Dès ses premières expositions, Soulages est identifié comme un artiste à part. Cela a des conséquences positives, très tôt, sur la diffusion de son travail. On a du mal aujourd’hui à se rendre compte à quel point son œuvre était différente, et a été repérée comme telle. Il y a la fameuse phrase de Francis Picabia, qui lui dit qu’avec ce qu’il fait, il va avoir beaucoup d’ennuis. Soulages n’est pas comme les autres peintres de sa génération, qui sont dans une tradition post-cubiste, géométrique, dans le postimpressionnisme ou l’expressionnisme… C’est un peintre du geste, mais d’un geste contrôlé, ralenti, pas d’une gestualité, comme c’est le cas des grands artistes de l’expressionnisme abstrait, notamment américains. Il prend une voie autonome, avec une restriction colorée, et il parviendra à la conserver d’un bout à l’autre. L’« outrenoir », ce travail avec la surface de la toile pour jouer avec les reflets de la lumière, n’est pas assimilable à ce qu’ont pu faire d’autres artistes avec une couleur unique. Ce n’est pas non plus conceptuel, c’est la démarche d’un peintre qui fait de la peinture. C’est une peinture émotionnelle. Soulages parle d’« espace mental : ni image, ni langage ». Il invente un style qui lui est propre dès le départ et le poursuit.
L’invention de l’« outrenoir », en 1979, marque cependant un point de rupture…
Plus qu’une rupture, c’est un renouvellement. Soulages devient alors le peintre du noir et de la lumière. Avant, il jouait des contrastes, entre le sombre et le clair, le noir et la couleur. J’ai eu la chance d’organiser en 1979, au Centre Pompidou, une exposition Soulages, au moment où il commence à faire ce qu’il n’appelle pas encore l’« outrenoir ». J’avais montré la toile intitulée 14 avril 1979, qui se trouve dans l’exposition au Louvre, la première où le pigment noir recouvre la totalité de la surface et où seule la façon d’appliquer la matière entraîne une réflexion de la lumière, avec de multiples variantes. Ayant été le premier à exposer ces œuvres, je peux témoigner que c’était quelque chose de fascinant, une vraie expérience visuelle, dans un rapport à l’espace et à la lumière, comme avec les vitraux de [l’abbatiale Sainte-Foy de] Conques [1994]. L’« outrenoir » remonte à quarante ans, soit une durée plus longue que la période antérieure, celle des peintures des années 1950, qui connaissent beaucoup de succès sur le marché de l’art [lire ci-contre] et auxquelles on identifie souvent Soulages. Pendant ces quatre décennies, il n’a cessé d’expérimenter, toujours selon un protocole assez réduit, en multipliant les formats, les polyptyques.

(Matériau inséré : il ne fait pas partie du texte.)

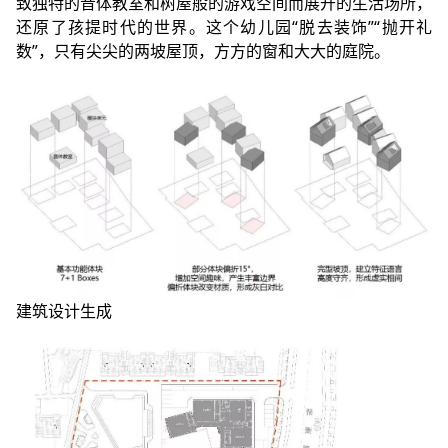
致独特的音体教室和树屋般的游戏空间而展开的生活场所，
还原了孩提时代的世界。这个幼儿园“脱去装饰”“抛开礼
数”，只有尖尖的两坡屋顶，方方的窗和大大的庭院。
建筑设计生成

Pierre Soulages est l’une des dernières légendes vivantes de l’abstraction : il a connu Yves Klein enfant, rencontré Mark Rothko à New York… Comment s’inscrit-il dans l’histoire de l’art du XXe siècle ? Quel est son apport ?
L’histoire de l’abstraction, avec la coupure de la Seconde Guerre mondiale, est marquée, après guerre, par le renouvellement et une orientation à la fois vers l’expressionnisme et le minimalisme, la réduction des formes. Soulages en est l’une des figures essentielles, au même titre que Rothko, dans cette façon de tenir le geste, de penser la peinture dans son potentiel monumental avec cette rigueur, ce refus de se laisser aller à des dérives, à des chemins de traverse. Il me semble que l’on n’a pas encore évalué la portée de l’« outrenoir ». Ce qui fait l’importance de Soulages, c’est l’ampleur, la complétude de son œuvre, très rare chez un peintre, due aussi au fait qu’il a vécu très longtemps. L’œuvre de Jackson Pollock est beaucoup plus limitée dans le temps. On rêverait de savoir ce que ce dernier aurait fait s’il n’était pas mort prématurément. L’œuvre de Soulages s’étend sur huit décennies et ne cesse de confirmer les positions prises dès le départ, ce qui la rend unique.
« Soulages au Louvre », 11 décembre 2019-9 mars 2020, musée du Louvre, département des Peintures, rue de Rivoli, 75001 Paris.